Avant d’aller faire vos courses suivez ces conseils :
- Etablissez une liste détaillée de tout ce que vous devez acheter, au mieux en suivant l’emplacement des rayons de votre supermarché, de l’entrée jusqu’aux caisses
- Rayez de votre liste un maximum d’aliments sans intérêt nutritionnel, comme sodas, bonbons, chips
- Faites cette liste, tout comme les courses, après un repas
- Privilégiez les petites surfaces. Dans les grandes surfaces, tous les produits ne sont pas vendus à prix compétitifs. De plus, on a tendance à y acheter plus qu’il ne faut
- Arrivé au supermarché suivez votre liste sans vous faire piéger par les grandes affiches placées sur votre trajet pour vous faire dépenser plus que vous ne l’aviez prévu. Car votre trajet avec le chariot est parsemé de pièges.
- Dans un supermarché, les clients tournent plutôt à droite. Conséquence : les rayons à droite sont toujours remplis d’articles plus chers et souvent superflus, alors que les articles moins chers et basiques se trouvent du coté gauche. Pour économiser dirigez-vous vers votre gauche pour repérer des articles moins chers.

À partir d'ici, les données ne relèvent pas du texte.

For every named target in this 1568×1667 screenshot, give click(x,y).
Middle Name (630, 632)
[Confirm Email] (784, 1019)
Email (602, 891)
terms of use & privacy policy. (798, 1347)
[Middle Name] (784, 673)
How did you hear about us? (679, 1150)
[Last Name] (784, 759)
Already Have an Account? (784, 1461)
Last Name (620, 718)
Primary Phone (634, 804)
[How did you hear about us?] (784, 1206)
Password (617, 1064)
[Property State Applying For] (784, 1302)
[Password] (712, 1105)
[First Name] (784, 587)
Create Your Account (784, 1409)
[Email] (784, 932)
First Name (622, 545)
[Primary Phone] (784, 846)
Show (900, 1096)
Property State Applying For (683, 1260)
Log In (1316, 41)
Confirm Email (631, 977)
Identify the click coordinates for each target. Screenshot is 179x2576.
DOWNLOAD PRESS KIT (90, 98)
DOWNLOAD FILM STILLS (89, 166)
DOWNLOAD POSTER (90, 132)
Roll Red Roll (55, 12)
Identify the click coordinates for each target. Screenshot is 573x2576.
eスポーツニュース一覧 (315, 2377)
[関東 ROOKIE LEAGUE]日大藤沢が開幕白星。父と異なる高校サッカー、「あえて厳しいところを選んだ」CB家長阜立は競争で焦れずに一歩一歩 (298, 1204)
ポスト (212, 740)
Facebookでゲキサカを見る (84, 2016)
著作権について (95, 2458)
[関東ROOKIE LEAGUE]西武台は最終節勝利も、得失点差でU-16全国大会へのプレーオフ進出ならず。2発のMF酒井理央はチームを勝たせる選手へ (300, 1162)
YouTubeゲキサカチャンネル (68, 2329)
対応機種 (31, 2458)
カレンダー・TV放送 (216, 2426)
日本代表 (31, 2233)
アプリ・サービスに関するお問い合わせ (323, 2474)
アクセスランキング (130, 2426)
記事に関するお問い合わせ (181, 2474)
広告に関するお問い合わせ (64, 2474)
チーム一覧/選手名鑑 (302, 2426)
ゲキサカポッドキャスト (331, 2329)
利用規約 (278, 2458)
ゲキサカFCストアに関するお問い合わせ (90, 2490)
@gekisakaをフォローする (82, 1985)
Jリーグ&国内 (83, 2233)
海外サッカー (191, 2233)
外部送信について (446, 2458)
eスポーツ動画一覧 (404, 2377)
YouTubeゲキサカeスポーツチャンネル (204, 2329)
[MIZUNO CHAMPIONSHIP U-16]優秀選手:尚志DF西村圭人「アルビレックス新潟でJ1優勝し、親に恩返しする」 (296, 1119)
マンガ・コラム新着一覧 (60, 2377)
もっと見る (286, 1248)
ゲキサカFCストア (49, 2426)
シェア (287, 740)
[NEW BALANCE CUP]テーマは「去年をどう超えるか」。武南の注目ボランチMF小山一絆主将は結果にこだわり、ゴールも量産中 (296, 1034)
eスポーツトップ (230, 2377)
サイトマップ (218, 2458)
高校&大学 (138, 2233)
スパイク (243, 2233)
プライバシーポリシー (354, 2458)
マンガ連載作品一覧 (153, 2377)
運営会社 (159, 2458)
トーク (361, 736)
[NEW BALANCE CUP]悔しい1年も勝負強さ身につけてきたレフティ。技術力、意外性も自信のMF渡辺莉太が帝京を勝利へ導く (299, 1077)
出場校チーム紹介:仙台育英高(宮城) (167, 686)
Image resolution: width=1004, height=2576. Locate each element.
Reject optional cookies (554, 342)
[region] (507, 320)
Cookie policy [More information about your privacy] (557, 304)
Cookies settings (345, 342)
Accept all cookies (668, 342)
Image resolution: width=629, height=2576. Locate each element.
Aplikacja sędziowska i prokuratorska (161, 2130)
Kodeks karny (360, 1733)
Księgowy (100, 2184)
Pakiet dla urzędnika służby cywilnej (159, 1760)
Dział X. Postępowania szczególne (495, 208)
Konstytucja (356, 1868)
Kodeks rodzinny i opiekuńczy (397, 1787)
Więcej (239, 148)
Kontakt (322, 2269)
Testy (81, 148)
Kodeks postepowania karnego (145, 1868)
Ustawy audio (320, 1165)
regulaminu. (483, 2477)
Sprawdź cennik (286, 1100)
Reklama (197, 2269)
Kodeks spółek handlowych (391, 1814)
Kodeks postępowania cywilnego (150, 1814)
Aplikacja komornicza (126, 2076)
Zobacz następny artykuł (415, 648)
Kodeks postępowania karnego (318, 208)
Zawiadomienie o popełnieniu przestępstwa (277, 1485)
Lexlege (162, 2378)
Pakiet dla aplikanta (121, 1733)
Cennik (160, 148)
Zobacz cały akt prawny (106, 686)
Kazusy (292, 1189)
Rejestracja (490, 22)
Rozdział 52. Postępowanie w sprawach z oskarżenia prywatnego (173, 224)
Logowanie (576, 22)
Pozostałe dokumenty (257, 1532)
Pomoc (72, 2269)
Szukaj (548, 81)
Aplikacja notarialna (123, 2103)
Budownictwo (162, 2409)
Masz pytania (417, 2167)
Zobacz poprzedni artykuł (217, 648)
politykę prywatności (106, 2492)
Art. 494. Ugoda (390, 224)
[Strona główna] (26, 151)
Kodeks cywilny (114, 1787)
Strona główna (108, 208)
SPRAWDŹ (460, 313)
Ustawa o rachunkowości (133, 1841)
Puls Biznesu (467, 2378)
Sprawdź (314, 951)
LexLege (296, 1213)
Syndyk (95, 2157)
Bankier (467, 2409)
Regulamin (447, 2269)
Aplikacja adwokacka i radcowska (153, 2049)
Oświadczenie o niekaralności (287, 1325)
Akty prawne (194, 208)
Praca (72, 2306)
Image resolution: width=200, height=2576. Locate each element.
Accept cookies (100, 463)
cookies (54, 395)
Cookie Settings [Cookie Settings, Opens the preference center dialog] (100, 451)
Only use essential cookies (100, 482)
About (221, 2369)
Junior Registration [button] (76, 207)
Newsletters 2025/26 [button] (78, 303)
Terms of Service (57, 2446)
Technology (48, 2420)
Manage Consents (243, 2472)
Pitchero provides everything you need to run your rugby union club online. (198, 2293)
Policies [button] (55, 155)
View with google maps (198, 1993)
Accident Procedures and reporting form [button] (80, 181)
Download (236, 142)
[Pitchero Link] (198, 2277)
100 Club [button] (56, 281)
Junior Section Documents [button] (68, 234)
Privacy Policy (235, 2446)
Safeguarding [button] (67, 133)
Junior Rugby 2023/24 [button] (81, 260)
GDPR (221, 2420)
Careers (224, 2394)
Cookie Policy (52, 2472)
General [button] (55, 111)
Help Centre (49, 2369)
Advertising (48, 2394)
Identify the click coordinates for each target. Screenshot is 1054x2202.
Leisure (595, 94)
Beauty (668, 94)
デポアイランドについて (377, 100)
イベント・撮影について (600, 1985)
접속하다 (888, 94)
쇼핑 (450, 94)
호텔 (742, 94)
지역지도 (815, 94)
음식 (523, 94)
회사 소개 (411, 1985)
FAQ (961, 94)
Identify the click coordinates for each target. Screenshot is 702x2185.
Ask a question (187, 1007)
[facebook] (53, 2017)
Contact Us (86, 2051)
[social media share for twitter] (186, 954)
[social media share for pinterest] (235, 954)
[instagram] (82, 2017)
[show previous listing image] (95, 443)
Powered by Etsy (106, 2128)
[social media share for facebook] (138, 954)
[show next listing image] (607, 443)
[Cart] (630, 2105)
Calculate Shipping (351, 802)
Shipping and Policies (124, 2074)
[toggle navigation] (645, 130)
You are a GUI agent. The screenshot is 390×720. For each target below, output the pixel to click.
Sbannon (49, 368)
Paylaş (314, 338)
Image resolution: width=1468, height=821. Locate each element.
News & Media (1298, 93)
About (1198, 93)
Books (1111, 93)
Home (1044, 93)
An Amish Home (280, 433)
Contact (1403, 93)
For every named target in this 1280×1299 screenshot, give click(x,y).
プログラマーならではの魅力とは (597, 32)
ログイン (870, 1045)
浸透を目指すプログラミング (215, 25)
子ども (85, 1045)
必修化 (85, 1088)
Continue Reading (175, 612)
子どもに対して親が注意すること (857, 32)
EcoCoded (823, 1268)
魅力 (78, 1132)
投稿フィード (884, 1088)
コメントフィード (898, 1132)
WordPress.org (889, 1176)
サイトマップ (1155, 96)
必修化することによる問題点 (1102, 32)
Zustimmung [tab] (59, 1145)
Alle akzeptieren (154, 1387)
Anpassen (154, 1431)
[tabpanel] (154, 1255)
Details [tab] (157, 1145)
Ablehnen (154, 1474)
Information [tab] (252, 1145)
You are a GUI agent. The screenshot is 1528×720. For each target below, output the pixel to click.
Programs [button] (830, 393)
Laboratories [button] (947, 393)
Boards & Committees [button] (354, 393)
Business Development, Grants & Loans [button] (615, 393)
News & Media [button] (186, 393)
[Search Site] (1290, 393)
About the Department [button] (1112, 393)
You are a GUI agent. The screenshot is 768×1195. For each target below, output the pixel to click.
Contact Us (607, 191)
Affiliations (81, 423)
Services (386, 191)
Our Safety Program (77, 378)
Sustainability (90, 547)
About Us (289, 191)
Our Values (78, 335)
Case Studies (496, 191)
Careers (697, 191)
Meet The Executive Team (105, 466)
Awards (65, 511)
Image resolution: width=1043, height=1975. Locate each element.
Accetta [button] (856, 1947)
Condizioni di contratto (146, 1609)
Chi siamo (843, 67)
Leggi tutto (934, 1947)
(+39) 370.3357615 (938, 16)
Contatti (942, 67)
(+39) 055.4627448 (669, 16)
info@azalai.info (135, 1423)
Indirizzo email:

- Attention au piège de la hauteur : 9 clients sur 10 saisissent des articles placés à la hauteur des yeux et des bras ! Evidemment les supermarchés y placent les articles.
Pour économiser, baissez-vous ou levez les yeux : les mêmes produits, moins chers, se trouvent en bas ou tout en haut des rayons.
- Attention à la publicité, elle crée des besoins inconscients, son seul but étant de nous faire consommer.